→ **YOUR OBJECTIVE**: Beginning at whichever line contains "Des origines à au", reproduce each line of the records below word for word, ending with the last, and add nothing.

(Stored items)

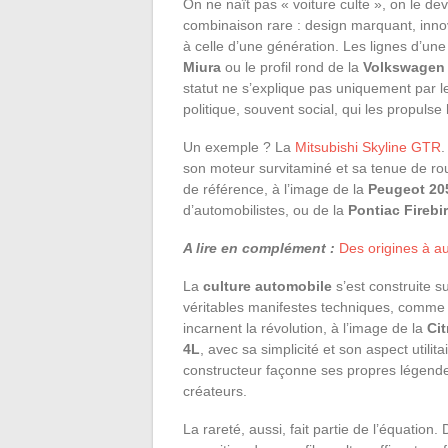
On ne naît pas « voiture culte », on le d
combinaison rare : design marquant, innov
à celle d’une génération. Les lignes d’un
Miura
ou le profil rond de la
Volkswagen 
statut ne s’explique pas uniquement par leu
politique, souvent social, qui les propulse 
Un exemple ? La
Mitsubishi Skyline GTR
.
son moteur survitaminé et sa tenue de rou
de référence, à l’image de la
Peugeot 20
d’automobilistes, ou de la
Pontiac Firebi
A lire en complément :
Des origines à au
La
culture automobile
s’est construite 
véritables manifestes techniques, comme
incarnent la révolution, à l’image de la
Ci
4L
, avec sa simplicité et son aspect utili
constructeur façonne ses propres légendes,
créateurs.
La rareté, aussi, fait partie de l’équation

→ **OUTPUT OF THE TASK**:
Des origines à au
La
culture automobile
s’est construite 
véritables manifestes techniques, comme
incarnent la révolution, à l’image de la
Ci
4L
, avec sa simplicité et son aspect utili
constructeur façonne ses propres légendes,
créateurs.
La rareté, aussi, fait partie de l’équation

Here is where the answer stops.